Crepidium lawleri, commonly known as the small spur orchid, is a plant in the orchid family and is endemic to tropical far north Queensland. It is an evergreen, terrestrial orchid with an upright stem, dark green leaves and up to ten greenish cream-coloured flowers well spaced along a brittle flowering stem.

==Description==
Crepidium lawleri is a terrestrial, evergreen herb with upright, fleshy stems 20-80 mm and 5 mm wide. There are between four and five dark green leaves with three obvious veins, 25-40 mm long and 15-20 mm wide. Between five and ten, greenish cream, non-resupinate flowers are well spaced along a brittle flowering stem 50-100 mm long. The flowers are 5.5-6.5 mm long and 5-6 mm wide. The sepals are about 3 mm long and 2 mm wide, the dorsal sepal turned downwards and the lateral sepals spread apart from each other. The petals are a similar length to the sepals but narrower. The labellum is horseshoe-shaped, about 4 mm long and wide with between six and eight teeth 5-7 mm long. Flowering occurs between December and February.

==Taxonomy and naming==
The small spur orchid was first formally described in 1984 by Bill Lavarack and Bruce Gray who gave it the name Malaxis lawleri from a specimen collected near Rossville. The description was published in The Orchadian. In 1995 Dariusz Szlachetko changed the name to Crepidium fimbriatum. The specific epithet (lawleri) honours Len Lawler, who discovered the species.

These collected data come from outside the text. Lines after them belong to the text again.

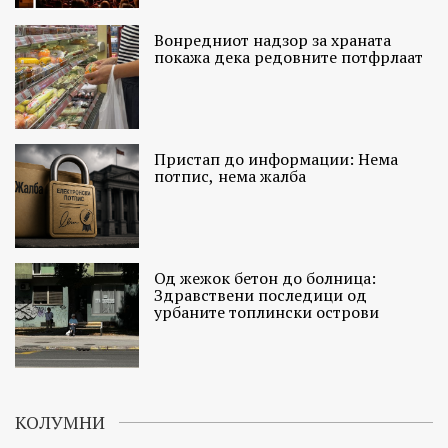
Вонредниот надзор за храната
покажа дека редовните потфрлаат
Пристап до информации: Нема
потпис, нема жалба
Од жежок бетон до болница:
Здравствени последици од
урбаните топлински острови
КОЛУМНИ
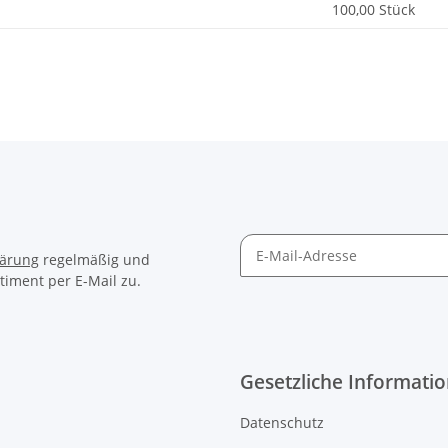
100,00 Stück
lärung
regelmäßig und
timent per E-Mail zu.
Gesetzliche Informati
Datenschutz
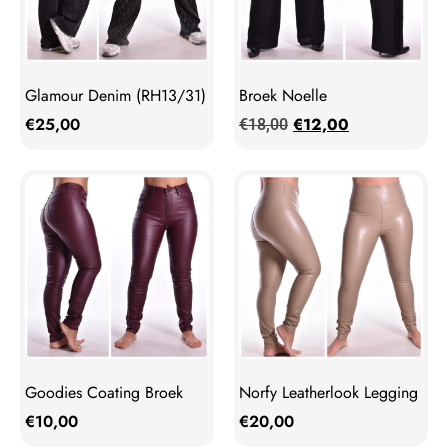
Glamour Denim (RH13/31)
Broek Noelle
€
25,00
€
12,00
€
18,00
Goodies Coating Broek
Norfy Leatherlook Legging
€
10,00
€
20,00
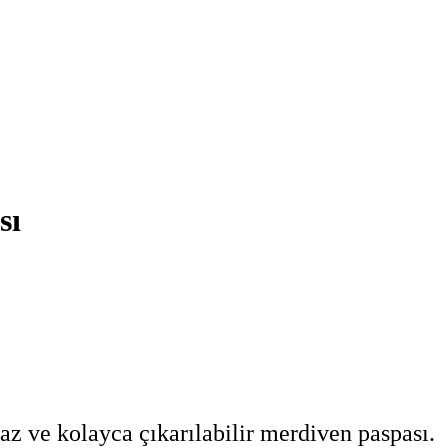
sı
z ve kolayca çıkarılabilir merdiven paspası.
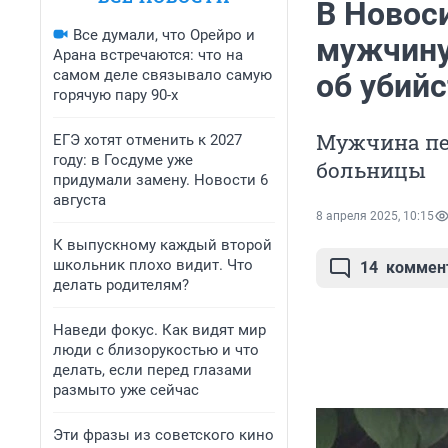
В Новос
Все думали, что Орейро и
мужчину
Арана встречаются: что на
самом деле связывало самую
об убий
горячую пару 90-х
Мужчина пе
ЕГЭ хотят отменить к 2027
году: в Госдуме уже
больницы
придумали замену. Новости 6
августа
8 апреля 2025, 10:15
К выпускному каждый второй
школьник плохо видит. Что
14
коммен
делать родителям?
Наведи фокус. Как видят мир
люди с близорукостью и что
делать, если перед глазами
размыто уже сейчас
Эти фразы из советского кино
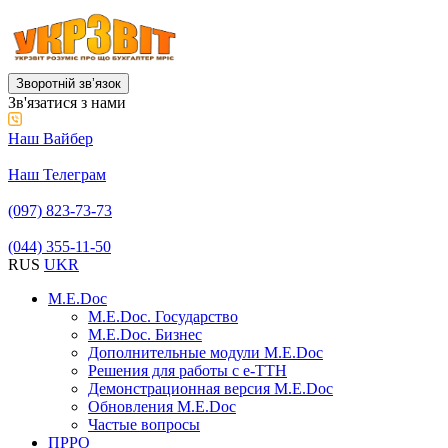
Зворотній звʼязок
Зв'язатися з нами
Наш Вайбер
Наш Телеграм
(097) 823-73-73
(044) 355-11-50
RUS
UKR
M.E.Doc
M.E.Doc. Государство
M.E.Doc. Бизнес
Дополнительные модули M.E.Doc
Решения для работы с е-ТТН
Демонстрационная версия M.E.Doc
Обновления M.E.Doc
Частые вопросы
ПРРО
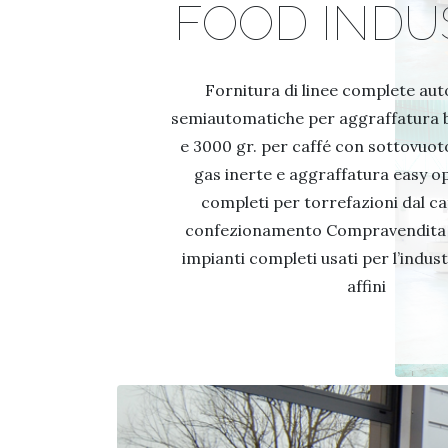
FOOD INDU
Fornitura di linee complete au
semiautomatiche per aggraffatura b
e 3000 gr. per caffé con sottovuot
gas inerte e aggraffatura easy o
completi per torrefazioni dal ca
confezionamento Compravendita 
impianti completi usati per l’indust
affini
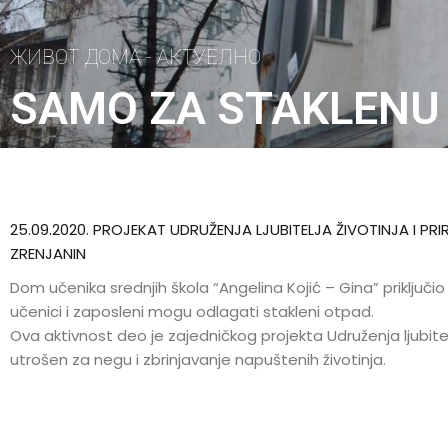
ЖИВОТ ДОМА - АКТУЕЛНО
SAMO ZA STAKLENU
25.09.2020. PROJEKAT UDRUŽENJA LJUBITELJA ŽIVOTINJA I PR
ZRENJANIN
Dom učenika srednjih škola “Angelina Kojić – Gina” priključ
učenici i zaposleni mogu odlagati stakleni otpad.
Ova aktivnost deo je zajedničkog projekta Udruženja ljubitel
utrošen za negu i zbrinjavanje napuštenih životinja.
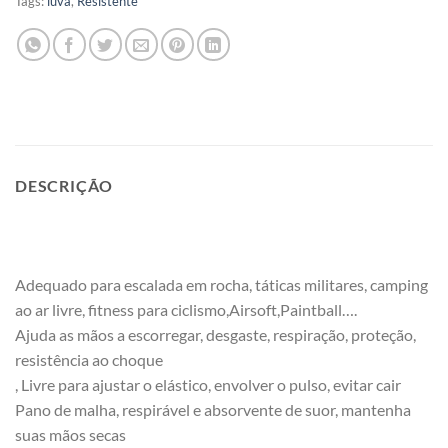
Tags:
luva
,
Resistente
DESCRIÇÃO
Adequado para escalada em rocha, táticas militares, camping
ao ar livre, fitness para ciclismo,Airsoft,Paintball….
Ajuda as mãos a escorregar, desgaste, respiração, proteção,
resistência ao choque
, Livre para ajustar o elástico, envolver o pulso, evitar cair
Pano de malha, respirável e absorvente de suor, mantenha
suas mãos secas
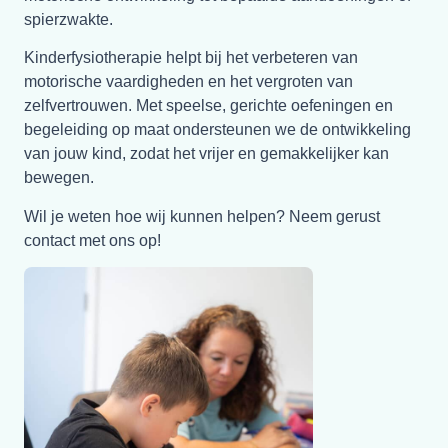
spierzwakte.
Kinderfysiotherapie helpt bij het verbeteren van
motorische vaardigheden en het vergroten van
zelfvertrouwen. Met speelse, gerichte oefeningen en
begeleiding op maat ondersteunen we de ontwikkeling
van jouw kind, zodat het vrijer en gemakkelijker kan
bewegen.
Wil je weten hoe wij kunnen helpen? Neem gerust
contact met ons op!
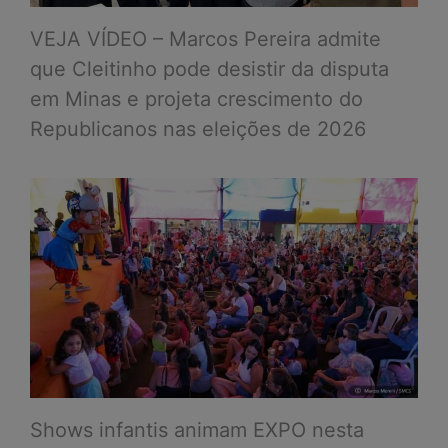
VEJA VÍDEO – Marcos Pereira admite
que Cleitinho pode desistir da disputa
em Minas e projeta crescimento do
Republicanos nas eleições de 2026
Shows infantis animam EXPO nesta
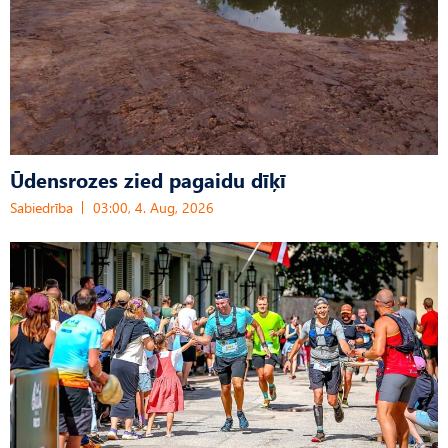
Ūdensrozes zied pagaidu dīķī
Sabiedrība
03:00, 4. Aug, 2026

==Distribution and habitat==
The small spur orchid grows in shady places near swamps between Ayton and Cooktown.

==Conservation==
Crepidium lawleri is classed as "endangered" under the Australian Government Environment Protection and Biodiversity Conservation Act 1999. The main threats to the species are damage by feral pigs, encroaching rainforest and illegal collecting of the orchid.